Tseng et al. (US. Pat. Application 20030003658) addresses some of the shortcoming mentioned above by providing a fabrication method for NVM devices that involes effectively preventing diffusion of the mobile ions or the hydrogen atoms into the memory device barrier by forming a spacer on the sidewall of the contact hole. This solution, however, has a disadvantage in that it adds a large number of process steps to the process flow, which greatly increases overall IC fabrication costs. In addition, the effect of the additional spacers on the reliability of the contact is questionable. Further, other penetration paths for hydrogen atoms/ions (e.g., diffusion through the gettering/barrier layer) are not addressed by this solution.

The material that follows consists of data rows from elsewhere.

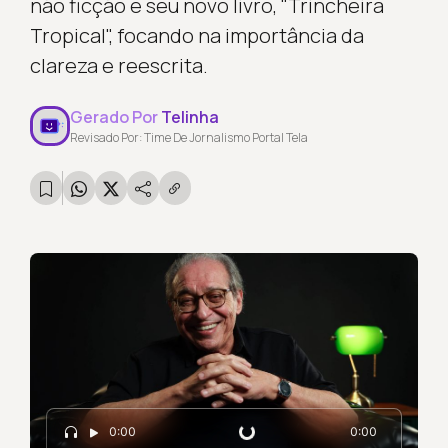
não ficção e seu novo livro, "Trincheira
Tropical", focando na importância da
clareza e reescrita.
Gerado Por
Telinha
Revisado Por: Time De Jornalismo Portal Tela
Carregando...
0:00
0:00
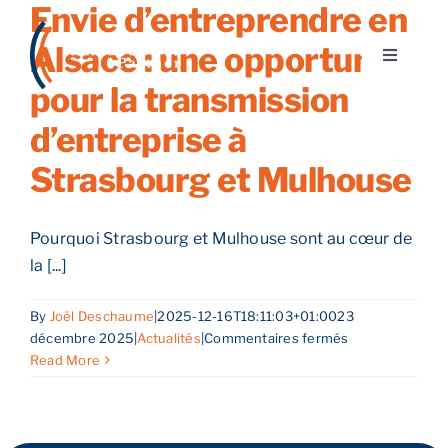
Envie d’entreprendre en
Skip
to
Alsace : une opportunité
Toggle
content
Navigati
pour la transmission
A propos
d’entreprise à
Strasbourg et Mulhouse
Nos services
Pourquoi Strasbourg et Mulhouse sont au cœur de
Nos guides
la [...]
Blog
By
Joël Deschaume
|
2025-12-16T18:11:03+01:00
23
sur
décembre 2025
|
Actualités
|
Commentaires fermés
Envie
Read More
Nos offres
d’entreprendre
en
Alsace
Contact
:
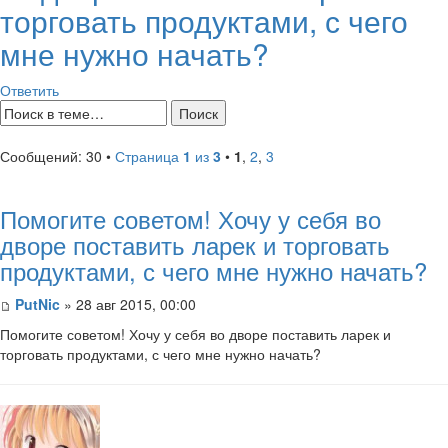
торговать продуктами, с чего
мне нужно начать?
Ответить
Сообщений: 30 •
Страница
1
из
3
•
1
,
2
,
3
Помогите советом! Хочу у себя во
дворе поставить ларек и торговать
продуктами, с чего мне нужно начать?
PutNic
» 28 авг 2015, 00:00
Помогите советом! Хочу у себя во дворе поставить ларек и
торговать продуктами, с чего мне нужно начать?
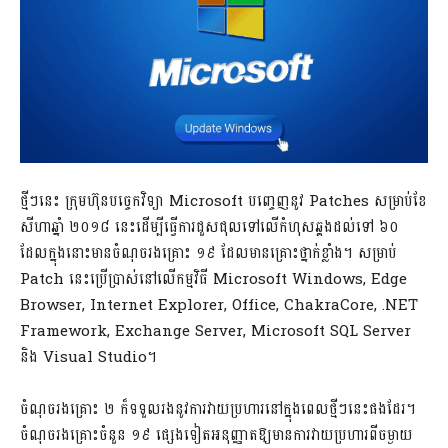
ថ្មីៗនេះ ក្រុមហ៊ុនបច្ចេកវិទ្យា Microsoft បញ្ចេញនូវ Patches សម្រាប់ខែ
សីហាឆ្នាំ ២០១៨ នេះដើម្បីធ្វើការជួសជុលទៅលើកំហុសឆ្គងដល់ទៅ ៦០
ដែលក្នុងនោះមានចំណុចរងគ្រោះ ១៩ ដែលមានគ្រោះថ្នាក់ខ្លាំង។ សម្រាប់
Patch នេះប្រើប្រាស់នៅលើកម្មវិធី Microsoft Windows, Edge
Browser, Internet Explorer, Office, ChakraCore, .NET
Framework, Exchange Server, Microsoft SQL Server
និង Visual Studio។
ចំណុចរងគ្រោះ ២ ក៏ទទួលរងនូវការវាយប្រហារនៅក្នុងពេលថ្មីៗនេះផងដែរ។
ចំណុចរងគ្រោះចំនួន ១៩ ផ្សេងទៀតអនុញ្ញាតឱ្យមានការវាយប្រហារពីចម្ងាយ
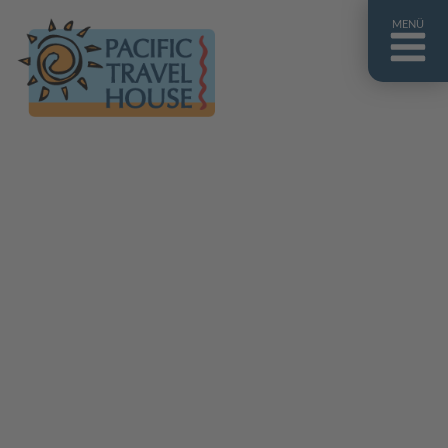
MENÜ
Französisch Polynesien
Franz. Polynesien im Überblick
Fiji Inseln
Fiji Inseln im Überblick
Cook Inseln
Cook Inseln im Überblick
Papua-Neuguinea
Papua-Neuguinea im Überblick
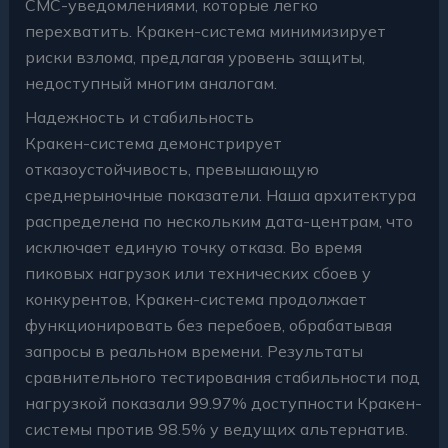
СМС-уведомлениями, которые легко
перехватить. Кракен-система минимизирует
риски взлома, предлагая уровень защиты,
недоступный многим аналогам.
Надежность и стабильность
Кракен-система демонстрирует
отказоустойчивость, превышающую
среднерыночные показатели. Наша архитектура
распределена по нескольким дата-центрам, что
исключает единую точку отказа. Во время
пиковых нагрузок или технических сбоев у
конкурентов, Кракен-система продолжает
функционировать без перебоев, обрабатывая
запросы в реальном времени. Результаты
сравнительного тестирования стабильности под
нагрузкой показали 99.97% доступности Кракен-
системы против 98.5% у ведущих альтернатив.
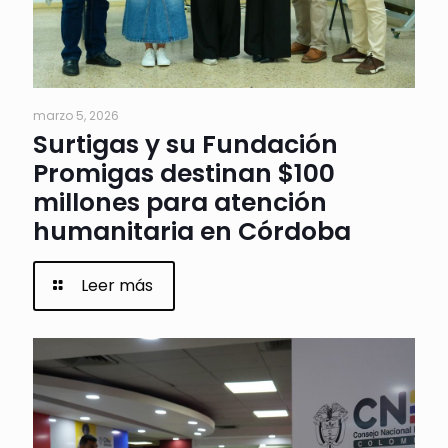
marzo 5, 2026
Surtigas y su Fundación
Promigas destinan $100
millones para atención
humanitaria en Córdoba
Leer más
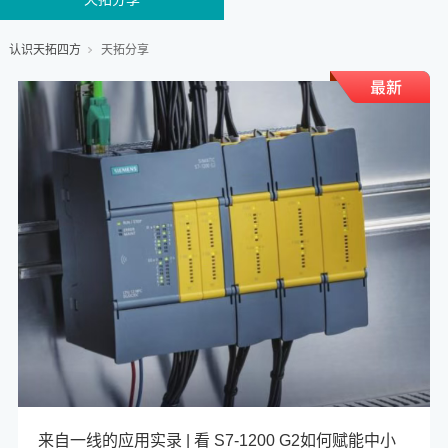
认识天拓四方
天拓分享
来自一线的应用实录 | 看 S7-1200 G2如何赋能中小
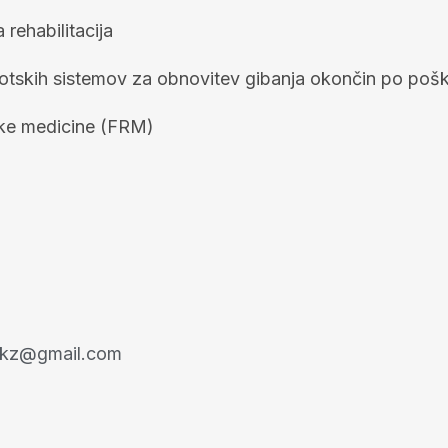
rehabilitacija
tskih sistemov za obnovitev gibanja okončin po pošk
jske medicine (FRM)
akz@gmail.com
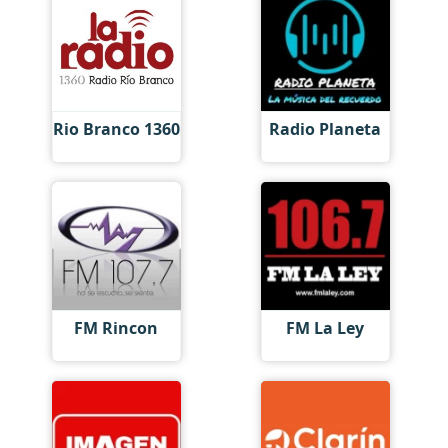
Rio Branco 1360
Radio Planeta
FM Rincon
FM La Ley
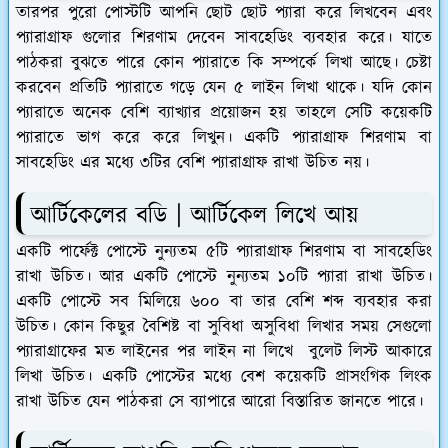
তারপর পুরো পোস্টটি আপনি ছোট ছোট প্যারা করে লিখবেন এবং
প্যারাগ্রাফ গুলোর শিরণাম দেবেন সাবহেডিং ব্যবহার করে। যাতে
পাঠকরা বুঝতে পারে কোন প্যারাতে কি সম্পর্কে লিখা আছে। চেষ্টা
করবেন প্রতিটি প্যারাতে গড়ে যেন ৫ লাইন লিখা থাকে। যদি কোন
প্যারাতে অনেক বেশি ব্যাখ্যার প্রয়োজন হয় তাহলে সেটি কয়েকটি
প্যারাতে ভাগ করে করে লিখুন। একটি প্যারাগ্রাফ শিরণাম বা
সাবহেডিং এর মধ্যে ৩টির বেশি প্যারাগ্রাফ রাখা উচিত নয়।
আর্টিকেলের বডি | আর্টিকেল লিখে আয়
একটি পার্ফেক্ট পোস্টে নুন্যতম ৫টি প্যারাগ্রাফ শিরণাম বা সাবহেডিং
রাখা উচিত। আর একটি পোস্টে নুন্যতম ১০টি প্যারা রাখা উচিত।
একটি পোস্টে সব মিলিয়ে ৬০০ বা তার বেশি শব্দ ব্যবহার করা
উচিত। কোন কিছুর বৈশিষ্ট বা সুবিধা অসুবিধা লিখার সময় সেগুলো
প্যারাগ্রাফের মত লাইনের পর লাইন না লিখে বুলেট লিস্ট আকারে
লিখা উচিত। একটি পোস্টের মধ্যে বেশ কয়েকটি প্রাসংগিক লিংক
রাখা উচিত যেন পাঠকরা সে ব্যাপারে আরো বিস্তারিত জানতে পারে।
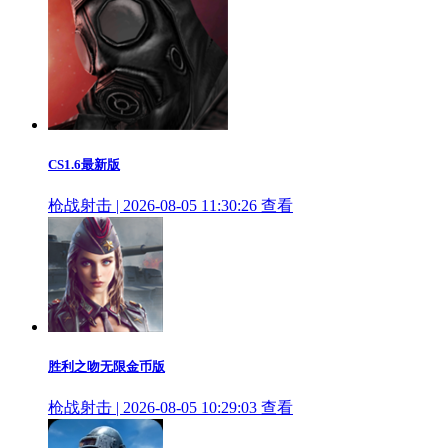
CS1.6最新版
枪战射击 | 2026-08-05 11:30:26
查看
胜利之吻无限金币版
枪战射击 | 2026-08-05 10:29:03
查看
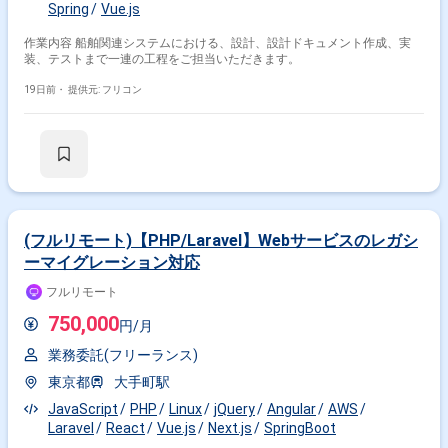
Spring
Vue.js
作業内容 船舶関連システムにおける、設計、設計ドキュメント作成、実
装、テストまで一連の工程をご担当いただきます。
19日前・
提供元: フリコン
(フルリモート)【PHP/Laravel】Webサービスのレガシ
ーマイグレーション対応
フルリモート
750,000
円/月
業務委託(フリーランス)
東京都
大手町駅
JavaScript
PHP
Linux
jQuery
Angular
AWS
Laravel
React
Vue.js
Next.js
SpringBoot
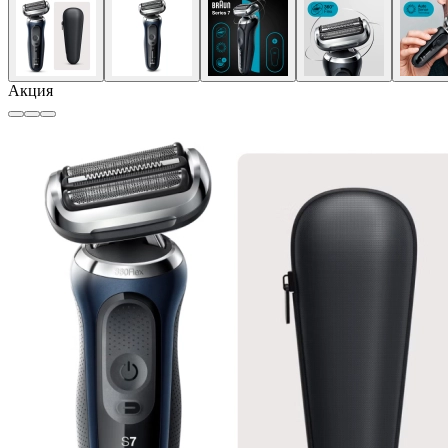
Акция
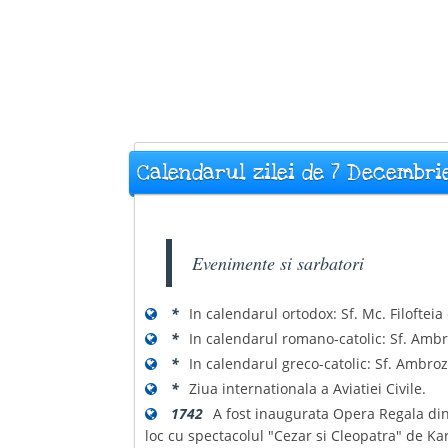
Calendarul zilei de 7 Decembri
Evenimente si sarbatori
*
In calendarul ortodox: Sf. Mc. Filoftei
*
In calendarul romano-catolic: Sf. Ambr
*
In calendarul greco-catolic: Sf. Ambroz
*
Ziua internationala a Aviatiei Civile.
1742
A fost inaugurata Opera Regala din
loc cu spectacolul "Cezar si Cleopatra" de Ka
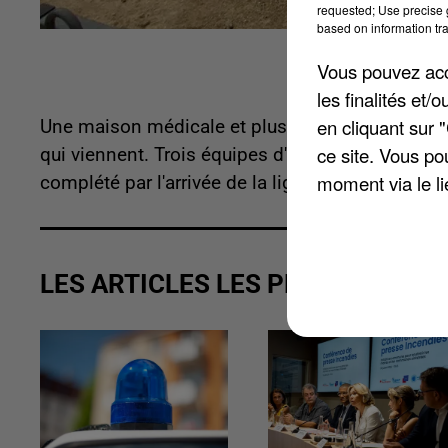
requested; Use precise g
based on information tra
Vous pouvez acce
les finalités et
en cliquant sur 
Une maison médicale et plus de 180 logements s
ce site. Vous po
qui viennent. Trois équipes d'architectes vienne
moment via le li
complété par l'arrivée de la ligne 18 du Grand P
LES ARTICLES LES PLUS VUS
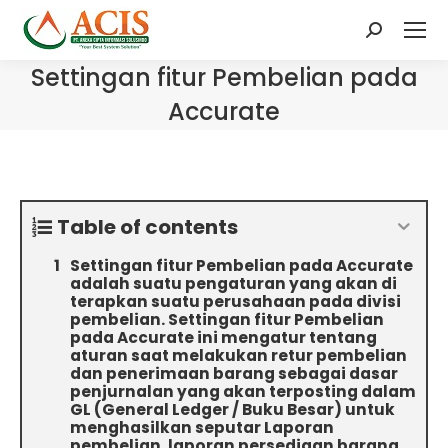
Search:
Settingan fitur Pembelian pada
Accurate
Table of contents
Settingan fitur Pembelian pada Accurate
adalah suatu pengaturan yang akan di
terapkan suatu perusahaan pada divisi
pembelian. Settingan fitur Pembelian
pada Accurate ini mengatur tentang
aturan saat melakukan retur pembelian
dan penerimaan barang sebagai dasar
penjurnalan yang akan terposting dalam
GL (General Ledger / Buku Besar) untuk
menghasilkan seputar Laporan
pembelian, laporan persediaan barang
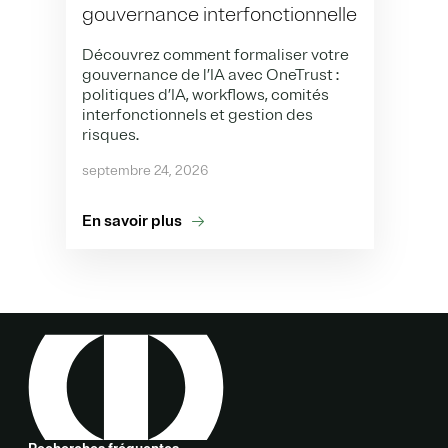
gouvernance interfonctionnelle
Découvrez comment formaliser votre
gouvernance de l’IA avec OneTrust :
politiques d’IA, workflows, comités
interfonctionnels et gestion des
risques.
septembre 24, 2026
En savoir plus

Additional proposed solutions to minimizing hydrogen atom/ion migration damage include methodologies for decreasing the amount of hydrogen or moisture contained in back-side materials, thus minimizing hydrogen atom/ion generation during back-side processing. One approach utilizes a “reflow” bake to achieve “silane oxide” protection quality using a modified “TEOS-based oxide” in BPSG formation, but this approach cannot be used in CMOS process flows involving Salicide formation, and adds a high thermal budget. Other proposed solutions require too many additional steps to be added to a typical CMOS process flow (i.e., the resulting added cost and possible effect on the CMOS platform are major drawbacks), and the retention improvement is considered by the inventors to be unsatisfactory. Other proposed solutions claim charge retention improvement from the use of optimized SiN etch stop layers, but the present inventors determined that even optimized SiN adds another source of H+ ions, and even a “perfect” optimized SiN etch stop layer would not sufficiently curtail the generation/migration of back-end-generated ions. Other solutions propose improving the quality of the TEOS-based oxide used to form the first interlayer dielectric (ILD-1) by adding a gettering/barrier layer (e.g., BPSG, SiN, etc.), but the present inventors determined that these solutions have limited effectiveness because the H+ ions source is not limited to the ILD-1 layer, but rather related to the ILD layers of every metallization layer of the metallization structure stack. In summary, based on extensive research, the present inventors concluded none of the prior art solutions mentioned above serve to adequately reduce or eliminate the migration of back-end-generated hydrogen atoms/ions into front-end structures (e.g., polysilicon structures or doped diffusion regions), particularly H+ ions generated by back-end processing involving aluminum interactions with residual moisture disposed in ILD layers.
What is needed is a modified back-end processing methodology and modified back-end metallization structure that suppresses both the creation and migration of mobile hydrogen atoms/ions, thus improving a semiconductor device's operating performance (e.g., improving data retention in the NVM cells).